A few weeks before, my pal Peter Murdock had taken me as his date to the B-52’s twenty-fifth-anniversary show at Irving Plaza. No one would be more thrilled than me. They were my lifetime heroes. Yoko Ono came out and guested on “Rock Lobster.” Riding Peter’s shoulders, singing along to every word, I thought of my twelve-year-old self, dreaming about a moment like this.
When the show finished, I met Fred Schneider at the after-party. I wasn’t shy. I gushed. I couldn’t believe I was actually meeting him. I told him I was in a band and that maybe he could help us produce some songs. He was nonplussed and didn’t seem interested. “That’s not something I really do,” he said. I was a little disappointed at his response but didn’t take it personally. It was people like him who had the juice. Fred was a human talisman. I felt that by just shaking his hand, magic would rub off on me as if it were covered in glitter.
On a weekday afternoon I was still waiting tables at Leshko’s and two men with British accents sat down in my section. One of them looked familiar, and I realized that it was Phil Howells, the head of the City Rockers record label in London, a subsidiary of Ministry of Sound. I knew an opp
ortunity when I saw it. The single had been pressed, and the record was sitting on the counter in my apartment. I couldn’t let this pass. I tapped a fellow waiter on the shoulder and pulled him back to the bussing station.
“Just one favor—please can you watch my tables for six minutes. I have to run home and get something.”
“What?” He was confused but game.
I told him to look after my tables and pretend that I hadn’t gone anywhere. If anyone asked, I was in the bathroom. I stepped out the door of Leshko’s and broke into a sprint for six blocks, not looking back. I flung the building door open, took the stairs three at a time, unlocked my apartment, and grabbed the record. It was ten minutes by the time I got back to Leshko’s, dripping in sweat.

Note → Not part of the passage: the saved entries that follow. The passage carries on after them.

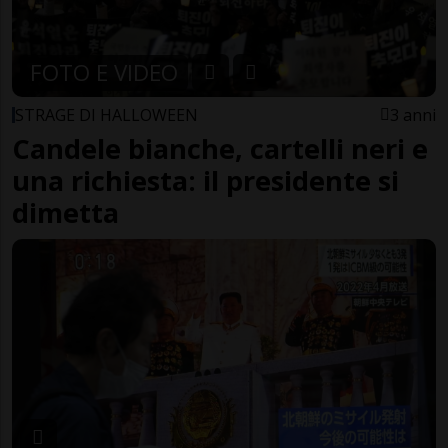
FOTO E VIDEO
STRAGE DI HALLOWEEN
3 anni
Candele bianche, cartelli neri e
una richiesta: il presidente si
dimetta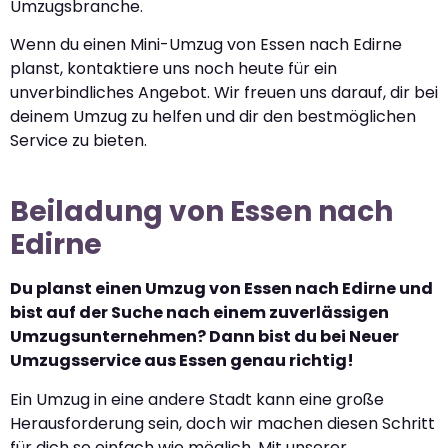
Umzugsbranche.
Wenn du einen Mini-Umzug von Essen nach Edirne
planst, kontaktiere uns noch heute für ein
unverbindliches Angebot. Wir freuen uns darauf, dir bei
deinem Umzug zu helfen und dir den bestmöglichen
Service zu bieten.
Beiladung von Essen nach
Edirne
Du planst einen Umzug von Essen nach Edirne und
bist auf der Suche nach einem zuverlässigen
Umzugsunternehmen? Dann bist du bei Neuer
Umzugsservice aus Essen genau richtig!
Ein Umzug in eine andere Stadt kann eine große
Herausforderung sein, doch wir machen diesen Schritt
für dich so einfach wie möglich. Mit unserer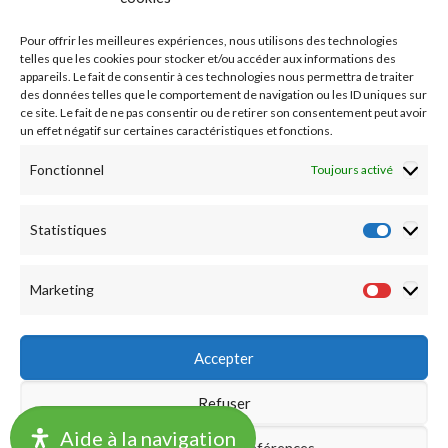
Etudes médicales
Pour offrir les meilleures expériences, nous utilisons des technologies
Nos essais cliniques
telles que les cookies pour stocker et/ou accéder aux informations des
appareils. Le fait de consentir à ces technologies nous permettra de traiter
des données telles que le comportement de navigation ou les ID uniques sur
Ecoles paramédicales
ce site. Le fait de ne pas consentir ou de retirer son consentement peut avoir
un effet négatif sur certaines caractéristiques et fonctions.
Fonctionnel
Toujours activé
Statistiques
Statist
Marketing
Market
Accepter
Refuser
©2019 CHU LILLE -
Accueil
|
Mentions légales
|
Notation
Aide à la navigation
Enregistrer les préférences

“Sir,” I said, approaching Phil Howells’s table, in between gasps for air, “I know you don’t know me but I have this band. . . .” I handed him the record and one of my homemade EP CDs. “I just want to give you this. I think you might like it.” He seemed genuinely surprised and shook my hand, said he’d give it a listen and that in fact he’d recently heard something about us. In six months, that same guy would fly back from London to offer us a record deal.
I decided to return to the Sónar festival in Barcelona, this time with our record in tow. Scott and I would take stacks of the vinyl and give one to every DJ we met. Our flight was late, so we missed our first connection and had to repurchase our tickets from Paris to Barcelona, but we finally arrived and stayed at my favorite spot, the Hostal Que Tal, where I had stayed in previous summers. Carlos, the sweet manager, welcomed us in his Spanish style, making us coffees and clucking about the local gossip.
Gary Pini, my friend from Paper magazine, was in town for the festival, and said he had a pal named Neil Harris that he’d like us to meet, a former A and R guy from London Records. “He’s smart and could be a good manager for what you do.” At one of the Sónar afternoons that they held at the contemporary art museum, Gary introduced us to him. But before he did, he said to me, “Just be cool and don’t bug him about anything.”